▶ Provided records:
+---+

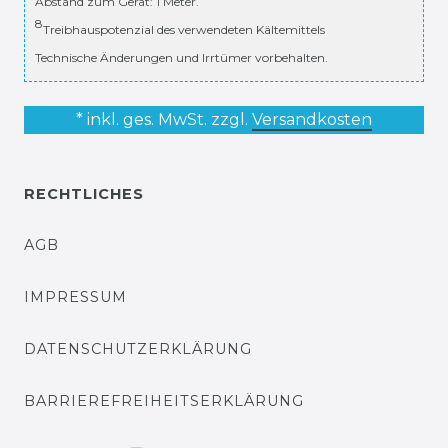
Abstand zum Gerät: 1 Meter.
8
Treibhauspotenzial des verwendeten Kältemittels
Technische Änderungen und Irrtümer vorbehalten.
* inkl. ges. MwSt. zzgl.
Versandkosten
RECHTLICHES
AGB
IMPRESSUM
DATENSCHUTZERKLÄRUNG
BARRIEREFREIHEITSERKLÄRUNG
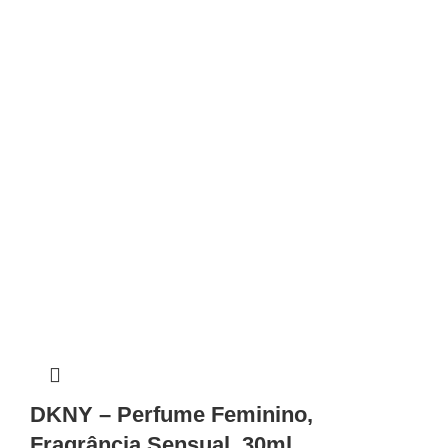
DKNY – Perfume Feminino,
Fragrância Sensual, 30ml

+---+

▶ What you should do: Each line of the data above is to be output exactly; the pictures are not to appear.

▶ Result for this task:
Abstand zum Gerät: 1 Meter.
8
Treibhauspotenzial des verwendeten Kältemittels
Technische Änderungen und Irrtümer vorbehalten.
* inkl. ges. MwSt. zzgl.
Versandkosten
RECHTLICHES
AGB
IMPRESSUM
DATENSCHUTZERKLÄRUNG
BARRIEREFREIHEITSERKLÄRUNG
DKNY – Perfume Feminino,
Fragrância Sensual, 30ml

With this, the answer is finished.